I know companies that have discovered APIs that have not been actively used in many months. One company found close to 20% of their production APIs had seen no activity in the last 90 days! Yet these APIs were still hosted on cloud platforms, some running in high-availability mode, and adding to monthly operations costs.
There are lots of reasons an API falls to disuse. It may have never had a significant use base, it may have been replaced by a newer/better API released somewhere else in the ecosystem. Or the problem it was designed to solve has been rectified and the API as outlived its usefulness. For whatever the reason, a regular process of reviewing traffic and identifying APIs that need to be placed into retirement mode is important for any healthy API program.
Managing continuous APIs
API product lifecycles help us see that, like all products, APIs go through phases and each phase has its own challenges and requires unique solutions. Creating APIs focuses on testing theories and making changes to meet goals. Publishing APIs means properly documenting, scaling, and publicizing the product to the proper communities.
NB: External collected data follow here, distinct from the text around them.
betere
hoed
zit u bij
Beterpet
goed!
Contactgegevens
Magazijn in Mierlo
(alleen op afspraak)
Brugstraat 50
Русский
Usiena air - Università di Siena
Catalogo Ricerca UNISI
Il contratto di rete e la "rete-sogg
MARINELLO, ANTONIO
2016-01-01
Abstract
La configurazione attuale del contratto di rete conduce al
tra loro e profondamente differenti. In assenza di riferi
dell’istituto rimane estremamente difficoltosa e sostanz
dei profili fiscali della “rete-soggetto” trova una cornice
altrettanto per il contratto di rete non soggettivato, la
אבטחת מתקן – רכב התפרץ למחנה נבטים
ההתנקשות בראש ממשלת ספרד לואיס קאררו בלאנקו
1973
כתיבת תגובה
APIs in the realizing phase require constant monitoring and measuring and often undergo updates and changes to “dial-in” on reaching the goals set out in the create phase. And, once the product has matured, it can move into the maintain phase where the focus is on optimizing performance and maximizing yield. This is the time for minimizing changes and reducing new investment on the product.
Finally, as the APIs use wanes in the organization, it is time to go into the retire phase where an end-of-life plan is introduced. The remaining users are ushered into newer products and infrastructure resources are scaled back. Eventually, once there is no longer any meaningful traffic, the API product can be taken out of production thus freeing up resources for important new products in the future.